A pod is basically a group message where people let one another know when they have just posted an image. The idea is to boost engagement and hopefully get your content seen. In order for Instagram to recognise your comment as ‘engagement’, it needs to be at least four words long and emojis don’t count. There are a lot of general groups you can join as well as ones that are more suited to niches (i.e. beauty blogging).

I’ve taken part in a few and here are some things I have noticed.

People often don’t play by the rules

I guess to some extent rules can take the fun out of things. Social media is the last thing we all thought we’d need rules for, but like I said it’s becoming more and more of a business tool. In order for a comment swap to be beneficial to all, people need to stick to the rules. A lot of people join them and become inactive soon after. With people uploading sometimes multiple times a day, it’s easy to fall behind. A lot of us end up putting the work in and don’t see it reciprocated. It’s hard to raise this without being called petty, but rules are rules.

Comments get less and less genuine

When people start to get annoyed by rules, comments deteriorate too. I try to leave comments in one sitting and save it for when I’m in the mood for it. When I was in a number of pods, I was getting so many generic and half-assed comments. I was also getting three word long comments and a bunch of emojis, which as I said above wouldn’t be seen as engagement. People couldn’t be bothered and in turn I would leave an equally lazy comment. I recently decided to leave all the pods I was in because I couldn’t see how this was benefiting any of us.

They don’t really work for brands

I have only seen bloggers talk publicly about the use of Instagram pods.
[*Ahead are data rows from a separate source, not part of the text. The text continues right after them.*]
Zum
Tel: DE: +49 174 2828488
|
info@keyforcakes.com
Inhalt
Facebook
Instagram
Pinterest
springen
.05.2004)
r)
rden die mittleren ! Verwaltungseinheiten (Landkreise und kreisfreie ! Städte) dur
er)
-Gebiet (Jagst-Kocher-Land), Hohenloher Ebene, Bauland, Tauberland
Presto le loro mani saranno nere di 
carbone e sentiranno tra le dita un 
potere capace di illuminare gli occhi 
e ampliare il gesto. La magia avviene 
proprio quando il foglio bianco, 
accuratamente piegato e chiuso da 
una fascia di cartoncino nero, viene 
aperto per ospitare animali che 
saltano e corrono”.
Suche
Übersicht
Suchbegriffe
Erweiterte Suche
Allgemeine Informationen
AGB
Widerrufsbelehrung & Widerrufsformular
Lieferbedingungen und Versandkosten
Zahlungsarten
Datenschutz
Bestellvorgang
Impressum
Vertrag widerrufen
Brands with huge audiences don’t really have to worry about engagement because a) their content is favoured and b) they probably have big budgets too. Where does this leave businesses with virtually no following or worse brand new accounts? I can’t imagine business owners/CEOs or social media managers are willing to start or participate in comment pods for their businesses. There’s got to be a better way to grow your account that doesn’t involve buying followers. It’s frustrating seeing clients get disheartened and it’s hard trying to explain why no strategy is working.

You could actually be hurting yourself in the long run

Okay this sounds dramatic, but hear me out. Whatever way you look at it, these comments still aren’t organic. You may be boosting your engagement, but it’s not real engagement. It’s fun and definitely addictive, which often leads to joining more pods. For me personally, it was getting to a point where I was spending all of my time on Instagram in pods. I had no time to browse the explore page, search within hashtags I was posting in, or find new accounts. I wasn’t really engaging. It’s also worth noting that it’s quite obvious when somebody uses an Instagram pod. As somebody who does outreach on behalf of clients, I look for genuine engagement.
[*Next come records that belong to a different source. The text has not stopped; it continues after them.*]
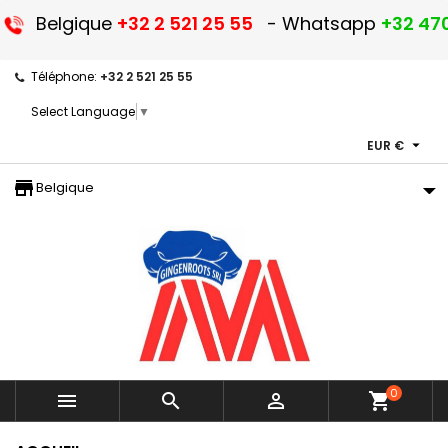
Belgique
+32 2 521 25 55
- Whatsapp
+32 470
Téléphone:
+32 2 521 25 55
Select Language
▼

EUR €
storefront
Belgique
0



shopping_cart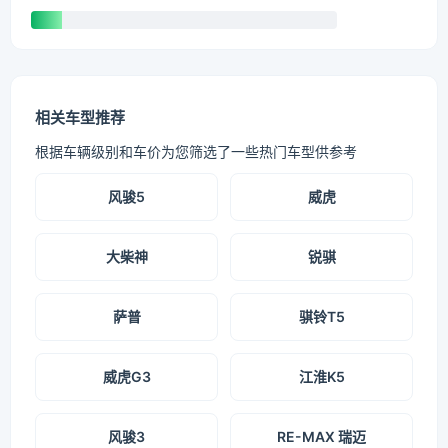
相关车型推荐
根据车辆级别和车价为您筛选了一些热门车型供参考
风骏5
威虎
大柴神
锐骐
萨普
骐铃T5
威虎G3
江淮K5
风骏3
RE-MAX 瑞迈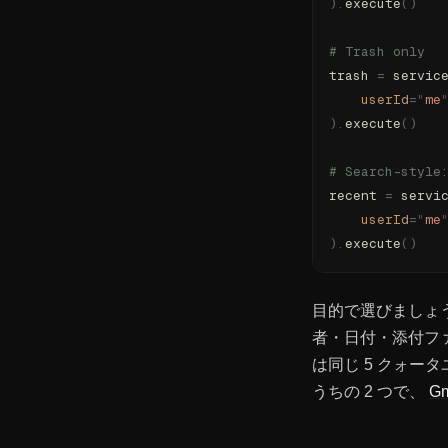
).
execute
()
# Trash only
trash 
=
 servic
    userId
=
"
me
).
execute
()
# Search-style
recent 
=
 servi
    userId
=
"
me
).
execute
()
目的で選びましょ
者・日付・添付フ
は同じ 5 クォータ
うちの 2 つで、
G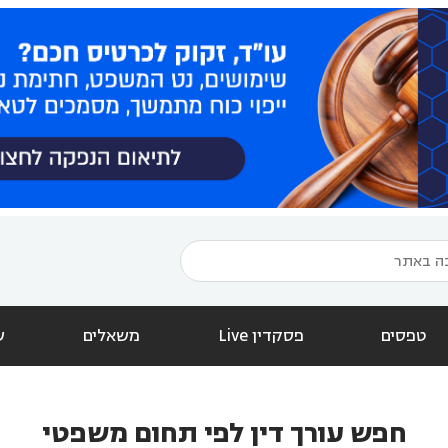
טפסים
פסקדין Live
משאלים
ש
חפש עורך דין לפי תחום משפטי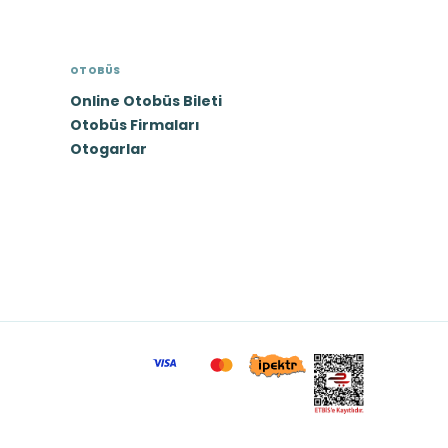
OTOBÜS
Online Otobüs Bileti
Otobüs Firmaları
Otogarlar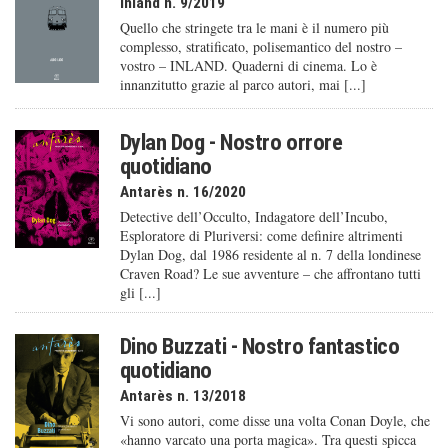
Inland n. 9/2019
Quello che stringete tra le mani è il numero più
complesso, stratificato, polisemantico del nostro –
vostro – INLAND. Quaderni di cinema. Lo è
innanzitutto grazie al parco autori, mai [...]
Dylan Dog - Nostro orrore
quotidiano
Antarès n. 16/2020
Detective dell’Occulto, Indagatore dell’Incubo,
Esploratore di Pluriversi: come definire altrimenti
Dylan Dog, dal 1986 residente al n. 7 della londinese
Craven Road? Le sue avventure – che affrontano tutti
gli [...]
Dino Buzzati - Nostro fantastico
quotidiano
Antarès n. 13/2018
Vi sono autori, come disse una volta Conan Doyle, che
«hanno varcato una porta magica». Tra questi spicca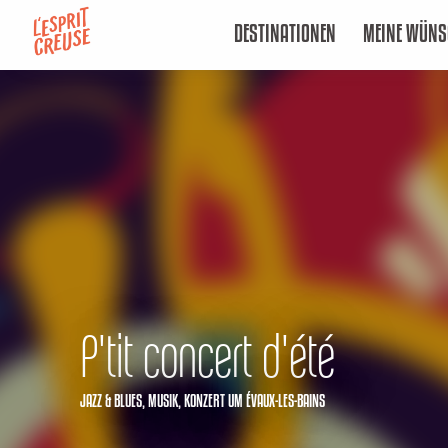
Aller
DESTINATIONEN
MEINE WÜNS
au
contenu
principal
P'tit concert d'été
JAZZ & BLUES,
MUSIK,
KONZERT
UM ÉVAUX-LES-BAINS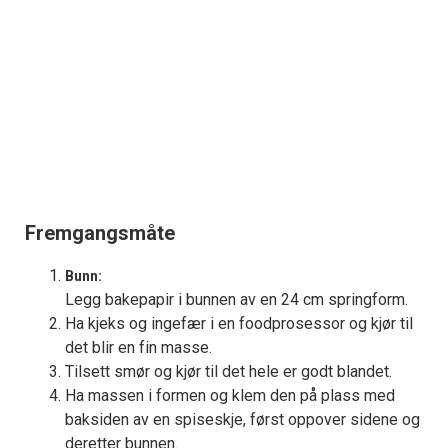
Fremgangsmåte
Bunn:
Legg bakepapir i bunnen av en 24 cm springform.
Ha kjeks og ingefær i en foodprosessor og kjør til
det blir en fin masse.
Tilsett smør og kjør til det hele er godt blandet.
Ha massen i formen og klem den på plass med
baksiden av en spiseskje, først oppover sidene og
deretter bunnen.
They’re definitely not a long term solution

I see Instagram comment pods as more of a quick fix kind of thing. They’re not a long term solution at all because you’re not really using the app correctly. Admittedly it’s slow, but organic growth is still there. If you want to get a head start, I think Instagram pods are a great start when working on your strategy. They might help you get seen but in the long run, you won’t see any real growth with them. I guess it’s all comes down to how patient you are or what you use the platform for.
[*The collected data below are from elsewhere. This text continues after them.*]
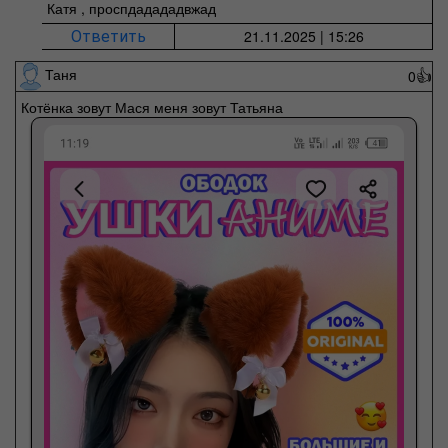
Катя , проспдадададвжад
21.11.2025 | 15:26
Ответить
Таня
0
👍
Котёнка зовут Мася меня зовут Татьяна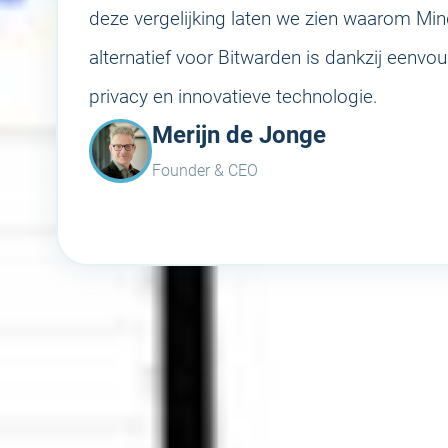
deze vergelijking laten we zien waarom M
alternatief voor Bitwarden is dankzij eenvo
privacy en innovatieve technologie.
Merijn de Jonge
Founder & CEO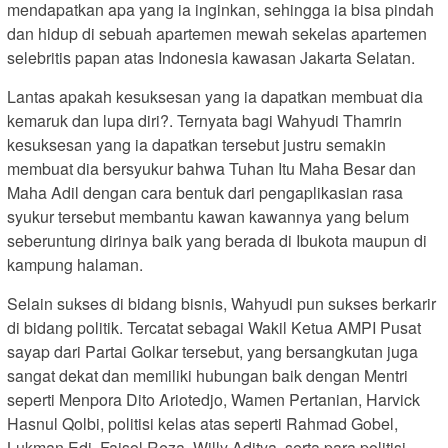
mendapatkan apa yang ia inginkan, sehingga ia bisa pindah
dan hidup di sebuah apartemen mewah sekelas apartemen
selebritis papan atas Indonesia kawasan Jakarta Selatan.
Lantas apakah kesuksesan yang ia dapatkan membuat dia
kemaruk dan lupa diri?. Ternyata bagi Wahyudi Thamrin
kesuksesan yang ia dapatkan tersebut justru semakin
membuat dia bersyukur bahwa Tuhan Itu Maha Besar dan
Maha Adil dengan cara bentuk dari pengaplikasian rasa
syukur tersebut membantu kawan kawannya yang belum
seberuntung dirinya baik yang berada di Ibukota maupun di
kampung halaman.
Selain sukses di bidang bisnis, Wahyudi pun sukses berkarir
di bidang politik. Tercatat sebagai Wakil Ketua AMPI Pusat
sayap dari Partai Golkar tersebut, yang bersangkutan juga
sangat dekat dan memiliki hubungan baik dengan Mentri
seperti Menpora Dito Ariotedjo, Wamen Pertanian, Harvick
Hasnul Qolbi, politisi kelas atas seperti Rahmad Gobel,
Lukman Edi, Faisol Reza, Willy Aditya, serta para politisi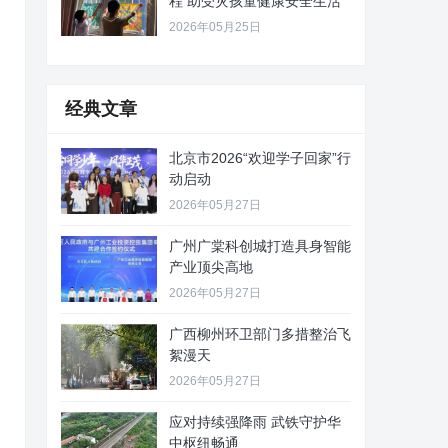
程 助受灾孩童健康安全生活
2026年05月25日
经典文章
北京市2026“欢迎学子回家”行
动启动
2026年05月27日
广州广棠科创城打造具身智能
产业顶尖高地
2026年05月27日
广西柳州环卫部门多措整治飞
絮漫天
2026年05月27日
应对持续强降雨 武铁守护华
中枢纽畅通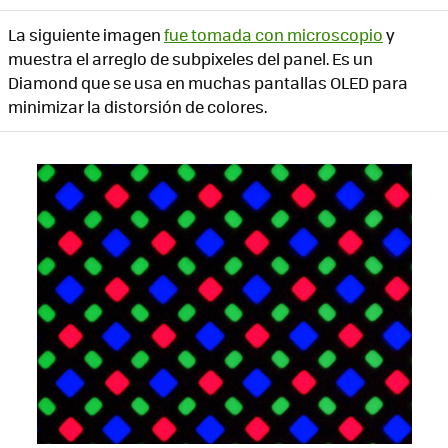
La siguiente imagen
fue tomada con microscopio
y
muestra el arreglo de subpixeles del panel. Es un
Diamond que se usa en muchas pantallas OLED para
minimizar la distorsión de colores.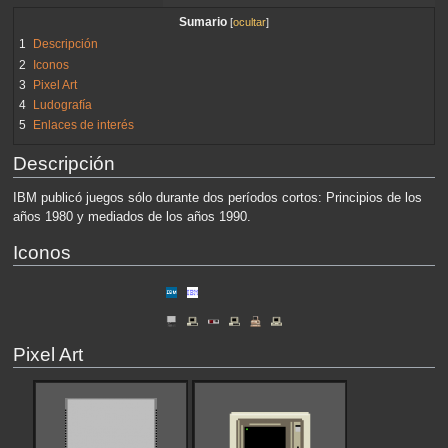
Sumario
1
Descripción
2
Iconos
3
Pixel Art
4
Ludografía
5
Enlaces de interés
Descripción
IBM publicó juegos sólo durante dos períodos cortos: Principios de los
años 1980 y mediados de los años 1990.
Iconos
Pixel Art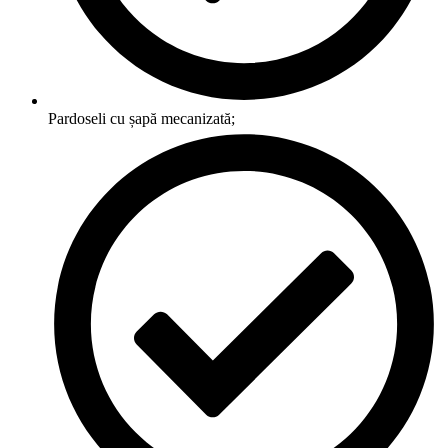
Pardoseli cu șapă mecanizată;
So, how do I grow my Instagram organically?

With great difficulty! I’m not going to lie to you, it is hard. It took me a year to reach over a thousand followers, but the point is I did. It is doable, it just takes some time.

I think the key is to focus on quality, people are really starting to up their photography game now. A lot of people now use images taken on DSLRs as opposed to phones. That’s not to say you can’t get good photos using your phone’s camera though. Get creative with it, I’m sick of seeing the same flatlays. Change it up a bit!

Like anything else online, consistency is really important too. I recommend switching to a business account and taking a look at your insights. Find out when your posts perform best and stick to that time every day (or however often you post). I think it’s important to check your insights after you stop using comment pods. Your posts might be doing well at a particular time where people in your pod are online. It makes more sense to track your organic growth instead.

If you want to ditch Instagram pods, browse the hashtags you’re using and engage with users you don’t follow instead. I’d recommend doing this just after you post. Don’t just leave comments for the sake of it though, otherwise you might as well be back in a pod. Take some time to actually read the captions and don’t leave a generic comment like ‘nice [emoji]’ or ‘great feed’. I mark those as spam! Another popular thing to do is to have an Instagram ‘theme’, but again I never see anything that particularly stands out. Personally, I think there are more trouble than they are worth. I like to follow accounts that are different but if you think that’ll help you post consistently, go for it!

Final thoughts

As somebody who manages a range of Instagram accounts, this is just based on my own personal experiences. For my own Instagram, I’ve reached a point where I just don’t care anymore. I post what I want and I’m only really focusing on building my client’s. Since paying more attention to my insights and leaving pods, my engagement has actually gone up!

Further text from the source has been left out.